Thursday, April 11, 2013

The future of mining in Senegal

The mining industry of Senegal has been dormant for the greater part of the 20th century. From the 1960s to 2000, the extraction of phosphate was the major earner of revenue in mining. In 2005, the mining sector of Senegal expanded to encompass the exploration of base metals such as iron ore. At present, Senegal boasts of the 3rd largest heavy mineral sands deposit with a major operation which commenced December 13, 2012.
Major discoveries of gold, copper and cobalt deposits have been made in recent years. Mr Ousmane Cisse, the Senegalese Director of Mines and Geology explained that gold deposits have been discovered in Kedugu, located in the eastern part of Senegal.

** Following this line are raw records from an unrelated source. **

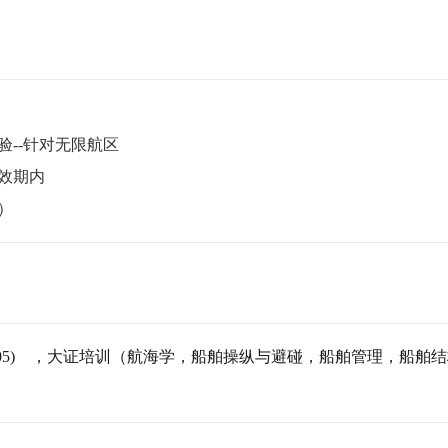
--针对无限航区

期内 

）
05)    ，大证培训（航海学，船舶操纵与避碰，船舶管理，船舶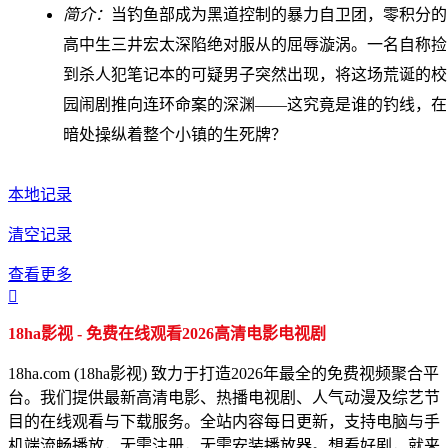
简介：
当钓鱼部成为黑道控制的暴力自卫团，零积分的
高中生三井宏太深陷绝对服从的屈辱漩涡。一名自称捡
到杀人犯笔记本的可疑男子突然出现，将这场荒诞的校
园闹剧推向连环命案的深渊——这究竟是谁的钓线，在
暗处操纵着整个小镇的生死牌？
本地记录
清空记录
查看更多

18ha影视 - 免费在线观看2026高清电影电视剧
18ha.com (18ha影视) 致力于打造2026年最全的免费视频聚合平
台。我们提供最新高清电影、热播电视剧、人气动漫及综艺节
目的在线观看与下载服务。全站内容每日更新，支持电脑与手
机端流畅播放，无需注册，无需安装播放器。想看好剧，就来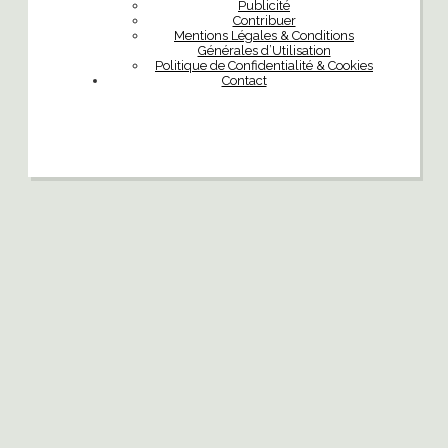
Publicité
Contribuer
Mentions Légales & Conditions
Générales d’Utilisation
Politique de Confidentialité & Cookies
Contact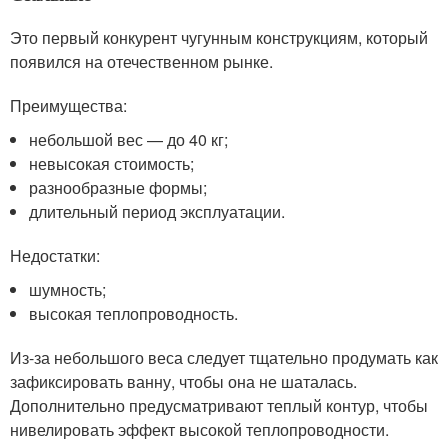
Это первый конкурент чугунным конструкциям, который
появился на отечественном рынке.
Преимущества:
небольшой вес — до 40 кг;
невысокая стоимость;
разнообразные формы;
длительный период эксплуатации.
Недостатки:
шумность;
высокая теплопроводность.
Из-за небольшого веса следует тщательно продумать как
зафиксировать ванну, чтобы она не шаталась.
Дополнительно предусматривают теплый контур, чтобы
нивелировать эффект высокой теплопроводности.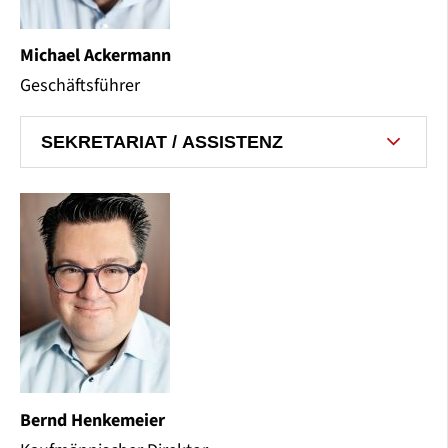
Michael Ackermann
Geschäftsführer
SEKRETARIAT / ASSISTENZ
Bernd Henkemeier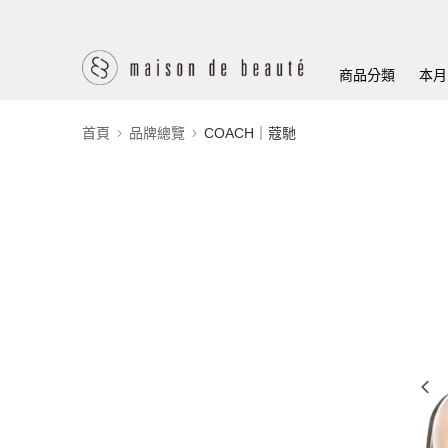
商品分類
本月
首頁
品牌總覽
COACH｜蔻馳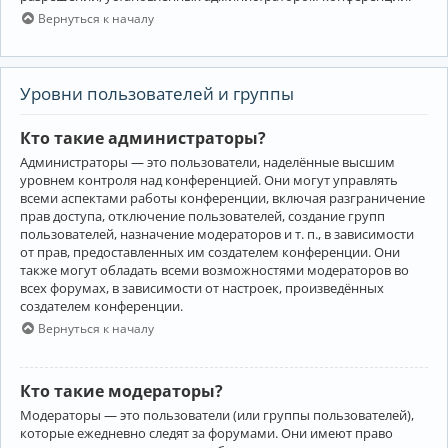
Вернуться к началу
Уровни пользователей и группы
Кто такие администраторы?
Администраторы — это пользователи, наделённые высшим
уровнем контроля над конференцией. Они могут управлять
всеми аспектами работы конференции, включая разграничение
прав доступа, отключение пользователей, создание групп
пользователей, назначение модераторов и т. п., в зависимости
от прав, предоставленных им создателем конференции. Они
также могут обладать всеми возможностями модераторов во
всех форумах, в зависимости от настроек, произведённых
создателем конференции.
Вернуться к началу
Кто такие модераторы?
Модераторы — это пользователи (или группы пользователей),
которые ежедневно следят за форумами. Они имеют право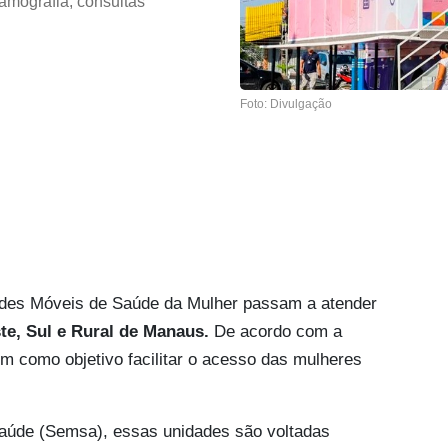
mamografia, consultas
Foto: Divulgação
idades Móveis de Saúde da Mulher passam a atender
te, Sul e Rural de Manaus.
De acordo com a
m como objetivo facilitar o acesso das mulheres
Saúde (Semsa), essas unidades são voltadas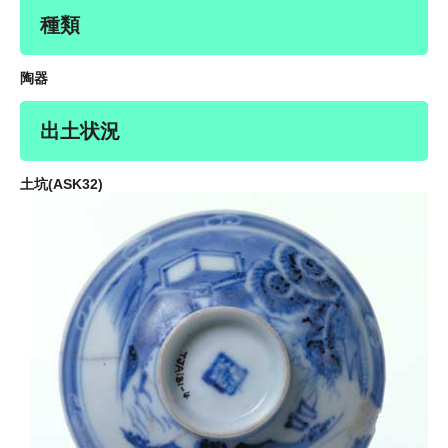
種類
陶器
出土状況
土坑(ASK32)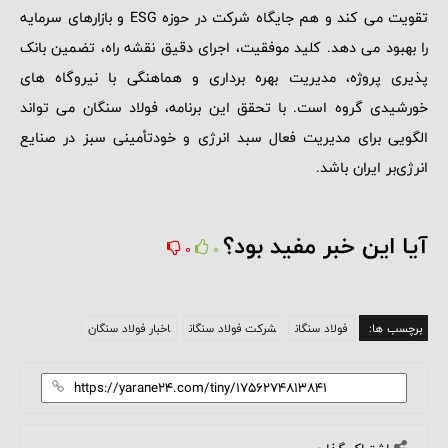
تقویت می ‌کند و هم جایگاه شرکت در حوزه ESG و بازارهای سرمایه
را بهبود می ‌دهد. کلید موفقیت، اجرای دقیق نقشه ‌راه، تضمین بانک
‌پذیری پروژه، مدیریت بهره ‌برداری و هماهنگی با نیروگاه‌ های
خورشیدی گروه است. با تحقق این برنامه، فولاد سنگان می ‌تواند
الگویی برای مدیریت فعال سبد انرژی و خودتأمینی سبز در صنایع
انرژی‌بر ایران باشد.
آیا این خبر مفید بود؟
0
0
برچسب ها:
فولاد سنگان
شرکت فولاد سنگان
اخبار فولاد سنگان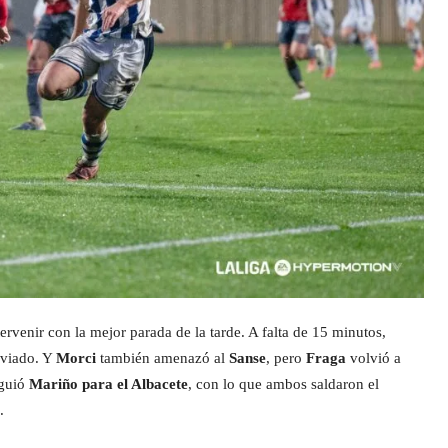
tervenir con la mejor parada de la tarde. A falta de 15 minutos,
sviado. Y
Morci
también amenazó al
Sanse
, pero
Fraga
volvió a
iguió
Mariño para el Albacete
, con lo que ambos saldaron el
.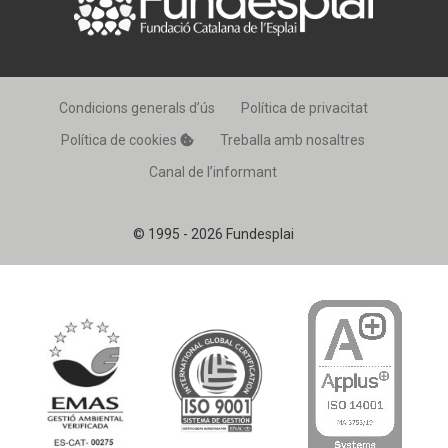
Condicions generals d’ús
Política de privacitat
Política de cookies
Treballa amb nosaltres
Canal de l’informant
© 1995 - 2026 Fundesplai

Senegal is home to regional headquarters to a number of multinational corporations due to its well developed infrastructure as well as political stability. “Senegal is the jewel of West Africa, it is the most stable country in the region and have many companies with their headquarters here even thought they don’t operate out of Senegal”, Mr Cisse reiterated.
“A Social Mining Programme was set up in 2008 in conjunction with the World Bank to encourage the move from social to economically viable mining for local small scale miners. This programme has empowered miners to generate revenue by equipping them with the necessary skills to mine efficiently,” said Mr Cisse
Senegalese President, Macky Sall

The future of mining in Senegal certainly looks bright and is set to contribute significantly to GDP growth as well as socio-economic development by 2017-2020.
“The iron ore deposits in Senegal are linked to large infrastructure development projects such as the development of 400km of railroad as well as the reconstruction of 350km more. There will also be a new harbor to be constructed for the transportation minerals to exports markets. Furthermore, railways from mines across the country to the existing port of Darkar are in the pipeline”, said Mr Cisse.
In order to encourage foreign and local investment into the mining sector, the government of Senegal is in the process of setting up a mining consortium to promote the issuing of exploration licenses. The arm of government will aim to minimize bureaucracy in the acquisition of information related to the mining industry in order to create a conducive environment for investors.
The government of Senegal is also promoting the value addition of minerals within the country with the aim of creating employment and generating business for small businesses offering services to the mining industry. This will also promote growth in other economic sectors such as agriculture where minerals such as phosphate are consumed.